Si bien la entrada en el gobierno de Podemos en 2020 permitió avances concretos como la subida del salario mínimo o el amplio escudo social en la pandemia, también obligó a tragarse varios sapos. Tuve la suerte de ser un espectador privilegiado de ese proceso como cargo público de Podemos, y, más allá de esas batallas que se libraban en la interna del partido, hubo muchísima gente que peleó en los municipios, en los barrios y en las calles para lograr cambios que mejoraran la vida. Hubo también momentos difíciles en los que se vivió frustración, desencuentros y la percepción de que cada vez nos alejábamos más del proyecto original.
Pasada una década desde aquel comienzo desbordante, Podemos está muy lejos de lo que fue. De aquellos cinco millones de votos que llegó a tener, con más de 70 diputados, hoy en día conserva una representación muy exigua. Iglesias abandonó la política en 2021, dejando en Podemos un vacío difícil de llenar.
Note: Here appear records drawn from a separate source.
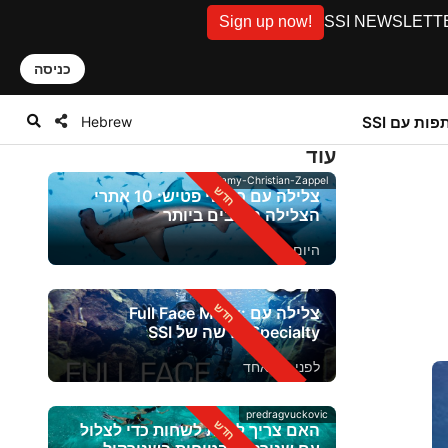
Sign up now!
SSI NEWSLETTER: D
כניסה
Hebrew
ות עם SSI
עוד
Alamy-Christian-Zappel
צלילה עם כרישי פטיש: 10 אתרי
הצלילה הטובים ביותר
היום
צלילה עם Full Face Mask:
Specialty חדשה של SSI
לפני יום אחד
predragvuckovic
האם צריך לדעת לשחות כדי לצלול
Ha habido intentos de recomponer el espacio con otras siglas -Sumar entre ellas-, pero las divisiones continúan hasta ahora, diluyendo cada vez más el espacio de izquierda. Se ha hablado mucho de construir un Frente Amplio a la española, pero por ahora, la unidad parece más un deseo que una realidad.
Dicho esto, sería un error mirar este proceso solo como un fracaso. Podemos no conquistó los cielos, es cierto, pero movió el suelo. Hizo tambalear estructuras enquistadas, rompió la comodidad del bipartidismo y amplificó voces que venían siendo silenciadas. No es poca cosa. Y para nosotros, que hoy seguimos construyendo desde este rincón del sur, hay lecciones que valen oro. La política puede volver a entusiasmar si se habla claro, si se mira a los ojos, si se conecta con la vida real de la gente. Pero también que, sin organización, sin apertura al disenso, sin proyecto colectivo, todo eso se desvanece. Podemos fue un experimento intenso y valiente, y como toda experiencia humana estuvo lleno de contradicciones. Vivió momentos de auge y de caída. Personalmente, me ha dejado enseñanzas y experiencias. Me enseñó a creer, a dudar, a insistir, pero, sobre todo, a no olvidar que los procesos colectivos no se construyen con líderes iluminados, sino con personas que se animan a caminar juntas, incluso cuando el cielo parece más inaccesible que nunca.
Esteban Tettamanti (Montevideo, 1975) es gestor cultural, comunicador y máster en Comunicación Política. Estuvo radicado en España entre 2011 y 2024. Durante nueve años (2015 – 2024) fue concejal del Ayuntamiento de San Lorenzo de El Escorial (Madrid) por Podemos, donde impulsó políticas de proximidad, participación ciudadana y memoria histórica. En 2021 fue candidato a la Secretaría General de Podemos, encabezando el sector crítico dentro de la izquierda transformadora española. Actualmente reside en Uruguay, donde, dice, «busca contribuir al debate público desde una mirada progresista, municipalista y latinoamericana».